A function is said to be **Self dual** if and only if its dual is equivalent to the given function, i.e., if a given function is **f(X, Y, Z) = (XY + YZ + ZX)** then its dual is, **fd(X, Y, Z) = (X + Y).(Y + Z).(Z + X)** (fd = dual of the given function) = **(XY + YZ + ZX)**, it is equivalent to the given function.
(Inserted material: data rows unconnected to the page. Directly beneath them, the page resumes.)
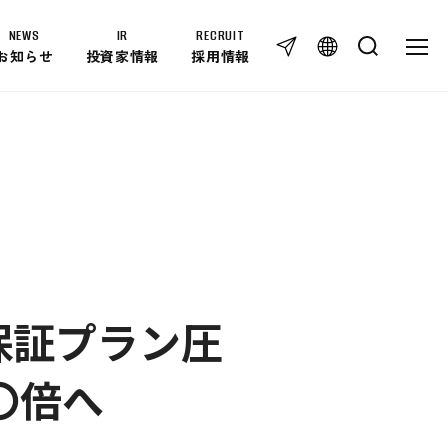
NEWS
IR
RECRUIT
TOG
TOGG
お知らせ
投資家情報
採用情報
IR
IR NEWS
免責事項
IRライブラリー
個人投資家の皆様へ
IRカレンダー
IRに関するお問い合わせ
I保証プラン圧
株式情報
RECRUIT
〇倍へ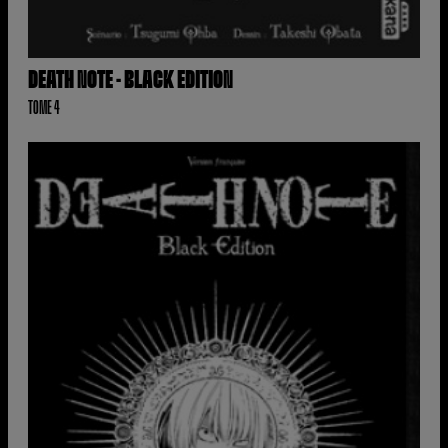
DEATH NOTE - BLACK EDITION
TOME 4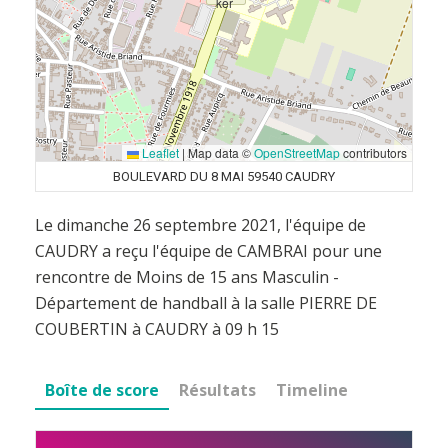
Leaflet
|
Map data ©
OpenStreetMap
contributors
BOULEVARD DU 8 MAI 59540 CAUDRY
Le dimanche 26 septembre 2021, l'équipe de
CAUDRY a reçu l'équipe de CAMBRAI pour une
rencontre de Moins de 15 ans Masculin -
Département de handball à la salle PIERRE DE
COUBERTIN à CAUDRY à 09 h 15
Boîte de score
Résultats
Timeline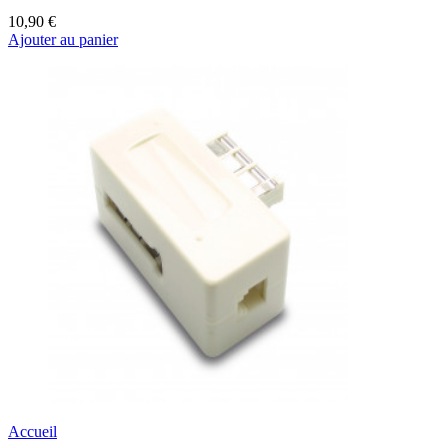
10,90 €
Ajouter au panier
Accueil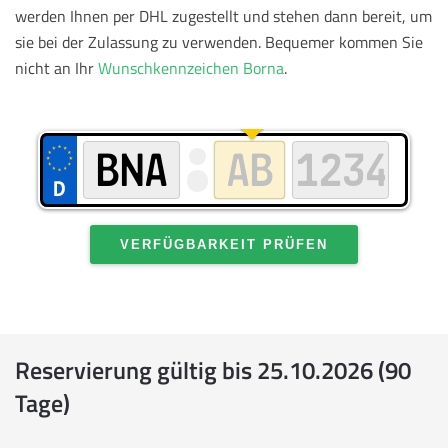
werden Ihnen per DHL zugestellt und stehen dann bereit, um
sie bei der Zulassung zu verwenden.
Bequemer kommen Sie
nicht an Ihr
Wunschkennzeichen Borna
.
VERFÜGBARKEIT PRÜFEN
Reservierung gültig bis 25.10.2026 (90
Tage)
So function is self dual.

In a dual function:

- AND operator of a given function is changed to OR operator and vice-versa.
- A constant 1 (or true) of a given function is changed to a constant 0 (or false) and vice-versa.

A Switching function or Boolean function is said to be Self dual if :

- The given function is neutral i.e., (number of min terms is equal to the number of max terms).For more about min term and max term (see Canonical and standard Form).
- The function does not contain two mutually exclusive terms.

**Note:** Mutually exclusive term of XYZ is (X’Y’Z’) i.e, compliment of XYZ. So, two mutually exclusive terms are compliment of each other.

**Example:**

SL NO. | X | Y | Z |
---|---|---|---|

0 | 0 | 0 | 0 |

1 | 0 | 0 | 1 |

2 | 0 | 1 | 0 |

3 | 0 | 1 | 1 |

4 | 1 | 0 | 0 |

5 | 1 | 0 | 1 |

6 | 1 | 1 | 0 |

7 | 1 | 1 | 1 |

In the above table, Mutually exclusive terms are:

(0,7), (1,6), (2,5), (3,4)

**Explanation:**

- Compliment of (000) i.e, 0 is (111) i.e, 7 so, (0, 7 are mutually exclusive to each other.)
- Compliment of (001) i.e, 1 is (110) i.e, 6 so, (1, 6 are mutually exclusive to each other.)
- Compliment of (010) i.e, 2 is (101) i.e, 5 so, (2, 5 are mutually exclusive to each other.)
- Compliment of (011) i.e, 3 is (100) i.e, 4 so, (3, 4 are mutually exclusive to each other.)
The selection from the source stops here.